Back in May, Ford CEO Jim Farley revealed that a Ford Explorer EV was in development, which didn’t come as a huge surprise given the success enjoyed by the Ford Mustang Mach-E and the large amount of interest customers have expressed in the Ford E-Transit and Ford F-150 Lightning. Now, Automotive News is reporting when, exactly, we can expect the Ford Explorer EV to launch as well as where it will be produced.
According to this new report, the all-electric Explorer will launch in 2023 and will be built at the Ford Cuautitlan Assembly Plant in Mexico, alongside the Mach-E. ICE-powered Explorer models will continue to be built at the Ford Chicago Assembly Plant, however.
Farley has talked at length in recent months about his desire to electrify Ford’s most iconic nameplates, including the Ford Bronco.

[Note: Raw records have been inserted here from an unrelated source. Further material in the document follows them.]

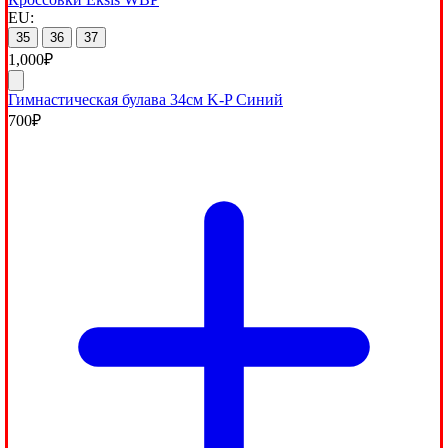
EU:
35
36
37
1,000
₽
Гимнастическая булава 34см K-P Синий
700
₽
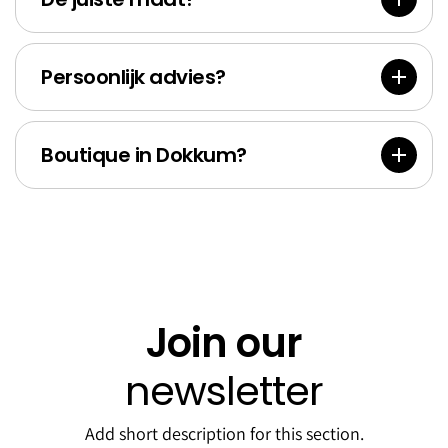
Persoonlijk advies?
Boutique in Dokkum?
Join our
newsletter
Add short description for this section.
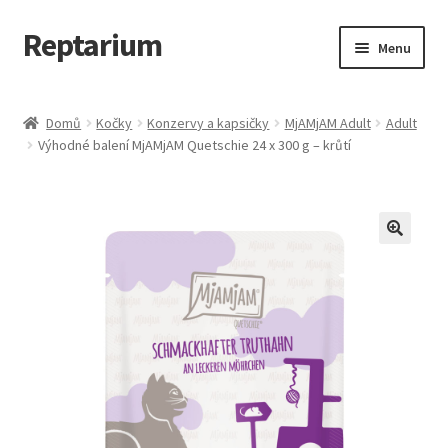
Reptarium
Přeskočit
Přejít
Menu
na
k
navigaci
obsahu
Úvodní stránka
webu
Domů
Kočky
Konzervy a kapsičky
MjAMjAM Adult
Adult
Výhodné balení MjAMjAM Quetschie 24 x 300 g – krůtí
Košík
Malá zvířata — Klece, krmivo, vybavení
Můj účet
Obchod
Pokladna
Vše pro kočky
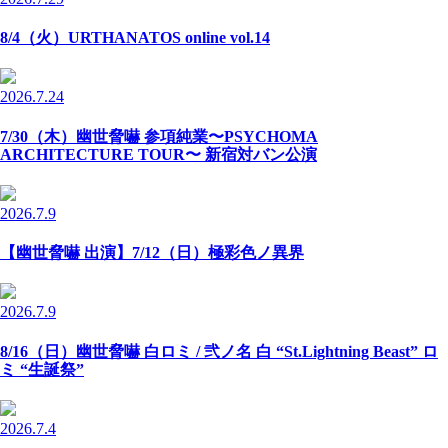
8/4（火）URTHANATOS online vol.14
2026.7.24
7/30（木）幽世脅嚇 参項純業〜PSYCHOMA
ARCHITECTURE TOUR〜 新宿対バン公演
2026.7.9
【幽世脅嚇 出演】7/12（日）極彩色ノ異界
2026.7.9
8/16（日）幽世脅嚇 白ロミ / 弐ノ名 白 “St.Lightning Beast” ロ
ミ “生誕祭”
2026.7.4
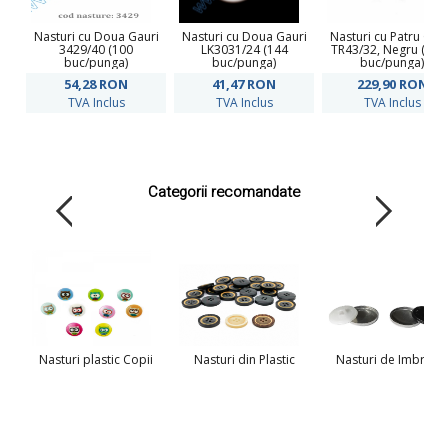
Nasturi cu Doua Gauri
Nasturi cu Doua Gauri
Nasturi cu Patru Gau
3429/40 (100
LK3031/24 (144
TR43/32, Negru (100
buc/punga)
buc/punga)
buc/punga)
54,28
RON
41,47
RON
229,90
RON
TVA Inclus
TVA Inclus
TVA Inclus
Categorii recomandate
Nasturi plastic Copii
Nasturi din Plastic
Nasturi de Imbraca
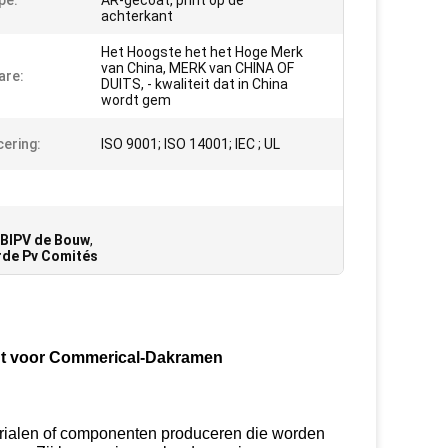
pe:
AR-gecoat, print op de
achterkant
Het Hoogste het het Hoge Merk
van China, MERK van CHINA OF
are:
DUITS, - kwaliteit dat in China
wordt gem
cering:
ISO 9001; ISO 14001; IEC ; UL
 BIPV de Bouw
,
rde Pv Comités
nt voor Commerical-Dakramen
erialen of componenten produceren die worden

The Explorer is one of the automaker’s longest-running, most successful models, so an Explorer EV makes perfect sense, particularly when Ford is eyeing an all-electric transition in both Europe and North America in the coming years.
Currently, Ford produces hybrid and plug-in hybrid versions of the Explorer, though the latter is not sold in North America. The regular hybrid model utilizes FoMoCo’s 3.3L Duratec 33 gas engine paired with an electric motor to produce a combined 318 horsepower and 322 pound-feet of torque. The Explorer PHEV pairs the automaker’s 3.0L EcoBoost V6 engine with an electric motor, generator, and 13.6 kWh lithium-ion battery to produce 450 horsepower and 608 pound-feet of torque.
However, an all-electric Ford Explorer could potentially trump those figures, much the same way the F-150 Lightning will become the most powerful pickup in the Ford F-Series lineup when it launches next spring.